The annual SLC meeting convenes policymakers from 15 states and is the largest regional gathering of state legislators in the country.
The Tennessee Higher Education Commission (THEC) presented on the veterans education initiatives to a panel of judges on Tuesday afternoon and was announced as a winner on Tuesday evening. Tennessee was one of five state finalists for the STAR award, which honors two state programs that have created transformative policies. THEC’s presentation highlighted the innovative work happening in the Volunteer State to support student veterans and increase educational attainment to sustain growth in the state’s economy.
“Through the leadership of the General Assembly and the Governor and through the commitment of our state’s colleges and universities, Tennessee is now a better place for veterans to enroll in higher education,” said THEC Executive Director Mike Krause. “Veterans voiced their needs when returning to higher education, and we worked together to create solutions that recognize their military training, help them earn a degree, and transition them into solid jobs in Tennessee.”
In the past three years, Tennessee has implemented a number of new policies to support veterans returning to higher education. In 2014, the Veterans Education Transition Support (VETS) Act, sponsored by Senate Majority Leader Mark Norris (R-Collierville) and House Speaker Pro Tempore Curtis Johnson (R-Clarksville), established in-state tuition for all veterans and created the VETS Campus designation to recognize higher education institutions supporting student veterans.
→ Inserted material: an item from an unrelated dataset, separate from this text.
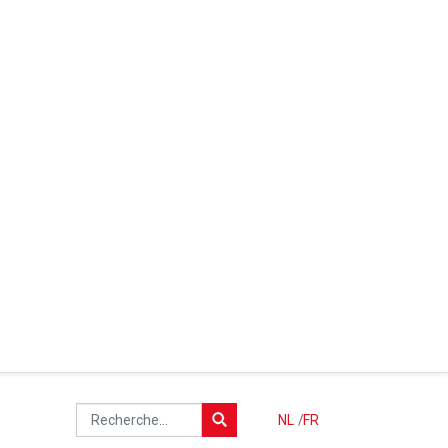
NL
/
FR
The VETS Act was updated in 2015 to further expand tuition benefits and make it easier for veterans to earn academic credit for prior military training. In 2017, Public Chapter 31 was passed to develop a groundbreaking web tool for veterans to use to plan out academic credit for their military training at all public institutions in the state.
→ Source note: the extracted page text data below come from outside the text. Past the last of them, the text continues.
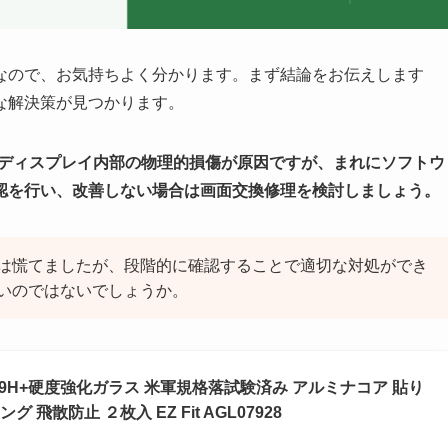
なので、お気持ちよく分かります。まず結論をお伝えします
な解決策が見つかります。
Lディスプレイ内部の物理的損傷が原因ですが、まれにソフトウ
認を行い、改善しない場合は画面交換修理を検討しましょう。
は慌てましたが、段階的に確認することで適切な対処ができ
いのではないでしょうか。
応 9H+硬度強化ガラス 米軍規格落試験済み アルミナコア 貼り
飛散防止 ２枚入 EZ Fit AGL07928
Each year, over 10,000 veterans enroll at Tennessee’s higher education institutions. According to the 2014-15 American Community Survey, about 267,000 veterans live in Tennessee, and approximately two-thirds of them have less than an associate degree. Veterans are considered non-traditional learners and have also been part of Governor Haslam’s Drive to 55 initiative, including Tennessee Reconnect. Since 2015, there have been three rounds of funding for institutions, totaling nearly $3 million, to focus on providing services and resources for student veterans through the Veteran Reconnect grant program.
During the SLC annual meeting, Tennessee’s Drive to 55 efforts were also recognized. Krause presented at the Economic Development, Transportation and Cultural Affairs Committee session on Tennessee’s efforts toward the Drive to 55, Governor Bill Haslam’s initiative to move the state’s postsecondary educational attainment rate to 55 percent by the year 2025.
About the Tennessee Higher Education Commission
The Tennessee Higher Education Commission was created in 1967 by the Tennessee General Assembly. The Commission develops, implements, and evaluates postsecondary education policies and programs in Tennessee while coordinating the state’s systems of higher education, and is relentlessly focused on increasing the number of Tennesseans with a postsecondary credential.